Отец Кузьма подходит к Геннадию Семичеву и начинает его умолять:

– Зачем же ты? Ты, тово, пойми у себя в уме. Человек, который поет, должен себя воздерживать, потому что глотка у него тово… нежная.

Геннадий чешет себе шею и косится на окно, точно не к нему речь.

После «Херувимской» поют «Верую», потом «Достойно и праведно», поют чувствительно, гладенько – и так до «Отче наш».

– А по-моему, отец Кузьма, – говорит регент, – простое «Отче наш» лучше нотного. Его бы и спеть при графе.

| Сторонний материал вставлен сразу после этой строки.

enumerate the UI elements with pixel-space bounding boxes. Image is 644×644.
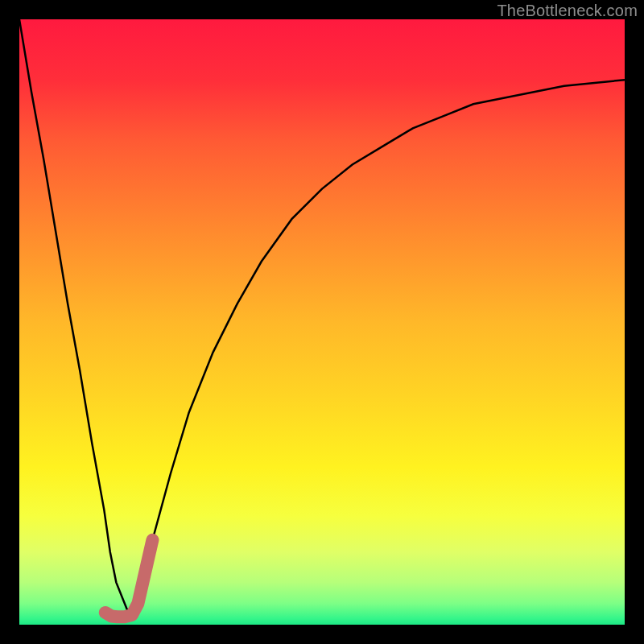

– Нет, нет… Пой нотное. Потому граф в столицах, к обедне ходючи, окроме нотного ничего… Небось, там в капеллах… Там, брат, еще и не такие ноты!..

После «Отче наш» опять кашель, сморканье и перелистыванье нот. Предстоит исполнить самое трудное: концерт. Алексей Алексеич изучает две вещи: «Кто бог велий» и «Всемирную славу». Что лучше выучат, то и будут петь при графе. Во время концерта регент входит в азарт. Выражение доброты то и дело сменяется испугом. Он машет руками, шевелит пальцами, дергает плечами…

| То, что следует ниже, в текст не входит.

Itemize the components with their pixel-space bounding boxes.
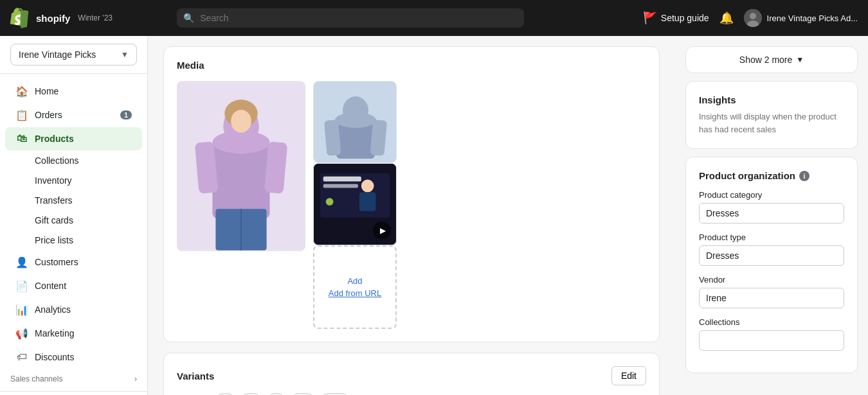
svg-point-17 [335, 112, 376, 128]
store-chevron-icon: ▼ [121, 50, 129, 59]
media-thumb-video[interactable]: ▶ [313, 163, 397, 245]
product-organization-card: Product organization i Product category … [685, 157, 858, 373]
sales-channels-label: Sales channels [10, 374, 62, 383]
search-input[interactable] [177, 8, 524, 28]
sidebar-item-label: Home [35, 86, 59, 96]
logo-area: shopify Winter '23 [10, 8, 113, 28]
notifications-button[interactable]: 🔔 [719, 11, 734, 25]
discounts-icon: 🏷 [15, 351, 28, 364]
sidebar-item-label: Products [35, 134, 74, 144]
search-icon: 🔍 [183, 13, 194, 23]
products-sub-nav: Collections Inventory Transfers Gift car… [0, 151, 147, 250]
season-label: Winter '23 [78, 13, 113, 22]
inventory-label: Inventory [35, 175, 72, 186]
store-selector-area: Irene Vintage Picks ▼ [0, 36, 147, 74]
sidebar-item-collections[interactable]: Collections [5, 151, 142, 170]
topnav: shopify Winter '23 🔍 🚩 Setup guide 🔔 Ire… [0, 0, 868, 36]
avatar [744, 9, 762, 27]
content-icon: 📄 [15, 279, 28, 292]
sidebar-item-discounts[interactable]: 🏷 Discounts [5, 346, 142, 369]
video-play-button[interactable]: ▶ [373, 222, 391, 240]
gift-cards-label: Gift cards [35, 215, 73, 225]
sidebar-item-label: Marketing [35, 328, 74, 338]
sidebar-item-marketing[interactable]: 📢 Marketing [5, 322, 142, 345]
product-category-input[interactable] [699, 203, 844, 224]
vendor-group: Vendor [699, 275, 844, 308]
sidebar-item-gift-cards[interactable]: Gift cards [5, 211, 142, 230]
products-icon: 🛍 [15, 132, 28, 145]
sidebar: Irene Vintage Picks ▼ 🏠 Home 📋 Orders 1 … [0, 36, 148, 395]
store-selector[interactable]: Irene Vintage Picks ▼ [10, 44, 137, 66]
collections-label: Collections [699, 317, 844, 327]
svg-point-6 [212, 131, 269, 154]
org-title-text: Product organization [699, 170, 795, 181]
collections-label: Collections [35, 155, 78, 166]
sidebar-item-orders[interactable]: 📋 Orders 1 [5, 103, 142, 127]
vendor-label: Vendor [699, 275, 844, 285]
setup-guide-label: Setup guide [661, 13, 709, 23]
product-category-label: Product category [699, 190, 844, 200]
media-add-box[interactable]: Add Add from URL [313, 245, 397, 329]
thumbnail-1 [314, 82, 397, 163]
sidebar-item-home[interactable]: 🏠 Home [5, 80, 142, 103]
sidebar-item-label: Content [35, 281, 66, 291]
sidebar-nav: 🏠 Home 📋 Orders 1 🛍 Products Collections [0, 74, 147, 391]
setup-guide-button[interactable]: 🚩 Setup guide [643, 11, 709, 25]
product-type-input[interactable] [699, 245, 844, 266]
sidebar-item-price-lists[interactable]: Price lists [5, 231, 142, 250]
sales-channels-section[interactable]: Sales channels › [0, 369, 147, 386]
collections-input[interactable] [699, 330, 844, 351]
insights-text: Insights will display when the product h… [699, 110, 844, 136]
home-icon: 🏠 [15, 85, 28, 98]
account-name: Irene Vintage Picks Ad... [767, 13, 858, 23]
add-media-button[interactable]: Add [347, 276, 362, 286]
marketing-icon: 📢 [15, 327, 28, 340]
sidebar-item-label: Orders [35, 110, 62, 120]
org-info-icon[interactable]: i [799, 171, 809, 181]
content-area: Media [148, 36, 868, 395]
insights-title: Insights [699, 94, 844, 105]
transfers-label: Transfers [35, 195, 73, 206]
svg-rect-23 [359, 192, 376, 211]
customers-icon: 👤 [15, 256, 28, 268]
show-more-chevron-icon: ▼ [796, 55, 804, 64]
sidebar-item-content[interactable]: 📄 Content [5, 274, 142, 297]
shopify-logo-icon [10, 8, 31, 28]
show-more-button[interactable]: Show 2 more ▼ [685, 46, 858, 73]
sidebar-item-transfers[interactable]: Transfers [5, 191, 142, 210]
sidebar-item-label: Analytics [35, 304, 71, 315]
price-lists-label: Price lists [35, 235, 73, 245]
sidebar-item-label: Customers [35, 257, 78, 267]
variants-edit-button[interactable]: Edit [611, 366, 646, 385]
analytics-icon: 📊 [15, 303, 28, 316]
account-menu[interactable]: Irene Vintage Picks Ad... [744, 9, 858, 27]
media-thumb-1[interactable] [313, 81, 397, 163]
vendor-input[interactable] [699, 288, 844, 308]
orders-badge: 1 [120, 110, 132, 119]
side-panel: Show 2 more ▼ Insights Insights will dis… [675, 36, 868, 395]
orders-icon: 📋 [15, 109, 28, 121]
product-category-group: Product category [699, 190, 844, 224]
variants-title: Variants [177, 371, 214, 382]
main-layout: Irene Vintage Picks ▼ 🏠 Home 📋 Orders 1 … [0, 36, 868, 395]
svg-rect-24 [323, 177, 361, 182]
insights-card: Insights Insights will display when the … [685, 81, 858, 149]
sidebar-item-customers[interactable]: 👤 Customers [5, 250, 142, 274]
sidebar-item-inventory[interactable]: Inventory [5, 171, 142, 190]
svg-point-13 [231, 110, 251, 133]
product-image-main [177, 81, 305, 251]
sidebar-item-products[interactable]: 🛍 Products [5, 127, 142, 150]
add-from-url-button[interactable]: Add from URL [329, 288, 381, 298]
svg-rect-25 [323, 184, 358, 188]
media-item-main[interactable] [177, 81, 305, 251]
topnav-right: 🚩 Setup guide 🔔 Irene Vintage Picks Ad..… [643, 9, 858, 27]
variants-card: Variants Edit ⠿ Size S M L XL XXL [163, 353, 660, 395]
store-name: Irene Vintage Picks [19, 49, 96, 60]
sidebar-item-label: Discounts [35, 352, 74, 362]
svg-point-1 [750, 13, 756, 19]
show-more-label: Show 2 more [739, 55, 792, 65]
play-icon: ▶ [380, 226, 386, 235]
sidebar-item-analytics[interactable]: 📊 Analytics [5, 298, 142, 321]
media-column: ▶ Add Add from URL [313, 81, 397, 329]
product-type-label: Product type [699, 233, 844, 242]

– Форте! – бормочет он. – Анданте! Разжимайте… разжимайте! Пой, идол! Тенора, не доносите! То-то-ти-то-том… Соль… си… соль, дурья твоя голова! Велий! Басы, ве… ве… лий…

Его смычок гуляет по головам и плечам фальшивящих дискантов и альтов. Левая рука то и дело хватает за уши маленьких певцов. Раз даже, увлекшись, он согнутым большим пальцем бьет под подбородок баса Геннадия. Но певчие не плачут и не сердятся на побои: они сознают всю важность исполняемой задачи.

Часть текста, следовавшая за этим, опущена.